John Huss was born a peasant in Husinec, Bohemia circa 1370. He was ordained in 1400 and was appointed a preacher of the Bethlehem Chapel where he taught the gospel in the Czech language. He soon found himself agreeing with many of the writings of John Wycliffe, who railed against the abuses of the church, most notably the doctrine of transubstantiation.

While he became increasingly unpopular within the church, Huss gained support from the uncrowned Holy Roman Emperor Wenceslaus IV, as well as the growing Czech nationalist movement. After the Council of Pisa desposed the rival popes Gregory XII and Benedict XIII, the archbishop of Prague attempted to excommunicate Huss and his followers. Wenceslaus would intervene, and a truce was arranged until Huss denounced the bulls of the antipope John XXIII and spoke out against indulgences.

The pope finally excommunicated Huss who retired to a castle near Tabor to concentrate on writing. In his works he emphasized the ultimate authority of the Scripture over the church, the duty of the state to supervise the church, and denounced the infallibility of an immoral pope. His ideas fell very much in line with those of Wycliffe, and he is considered a forefather of the Protestant Reformation.

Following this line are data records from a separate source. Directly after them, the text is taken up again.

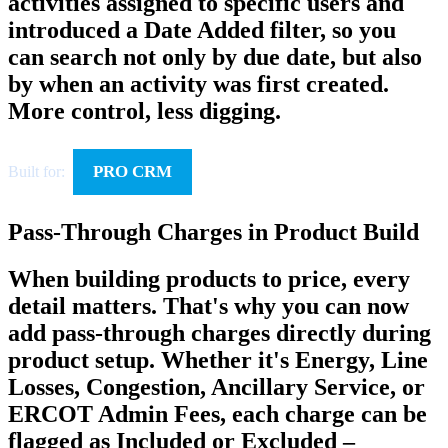
activities assigned to specific users and
introduced a Date Added filter, so you
can search not only by due date, but also
by when an activity was first created.
More control, less digging.
PRO CRM
Built for:
Pass-Through Charges in Product Build
When building products to price, every
detail matters. That's why you can now
add pass-through charges directly during
product setup. Whether it's Energy, Line
Losses, Congestion, Ancillary Service, or
ERCOT Admin Fees, each charge can be
flagged as Included or Excluded –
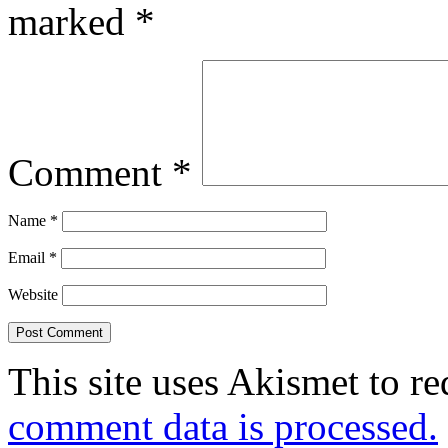
marked
*
Comment
*
Name
*
Email
*
Website
This site uses Akismet to r
comment data is processed.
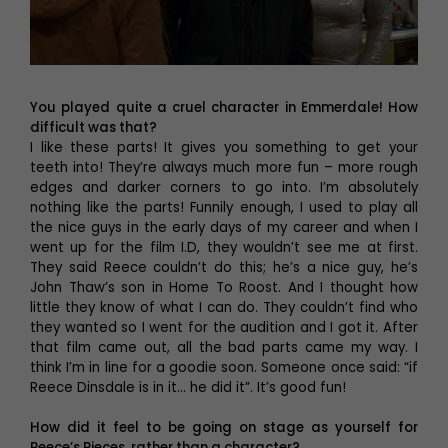
You played quite a cruel character in Emmerdale! How
difficult was that?
I like these parts! It gives you something to get your
teeth into! They’re always much more fun – more rough
edges and darker corners to go into. I’m absolutely
nothing like the parts! Funnily enough, I used to play all
the nice guys in the early days of my career and when I
went up for the film I.D, they wouldn’t see me at first.
They said Reece couldn’t do this; he’s a nice guy, he’s
John Thaw’s son in Home To Roost. And I thought how
little they know of what I can do. They couldn’t find who
they wanted so I went for the audition and I got it. After
that film came out, all the bad parts came my way. I
think I’m in line for a goodie soon. Someone once said: “if
Reece Dinsdale is in it… he did it”. It’s good fun!
How did it feel to be going on stage as yourself for
Reece’s Pieces, rather than a character?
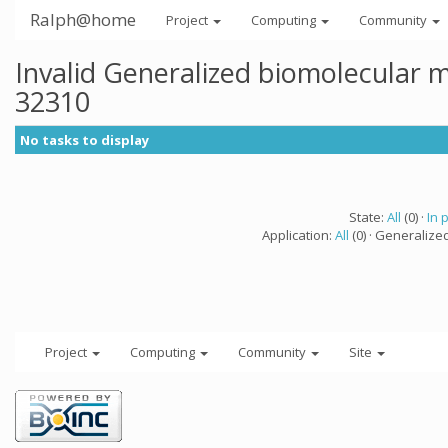
Ralph@home
Project
Computing
Community
Invalid Generalized biomolecular 
32310
No tasks to display
State:
All
(0) ·
In 
Application:
All
(0) · Generalize
Project
Computing
Community
Site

His retirement was interrupted when he was invited to defend his views at the Council of Constance. Then Holy Roman Emperor Sigismund assured his safety, but the council had other ideas, and Huss was tried as a heretic. Huss would be burned at the stakein 1415, an act would would lead to the Hussite Wars. Huss was declared a martyr by the University of Prague, and is still fondly remembered by the Czech Protestant church.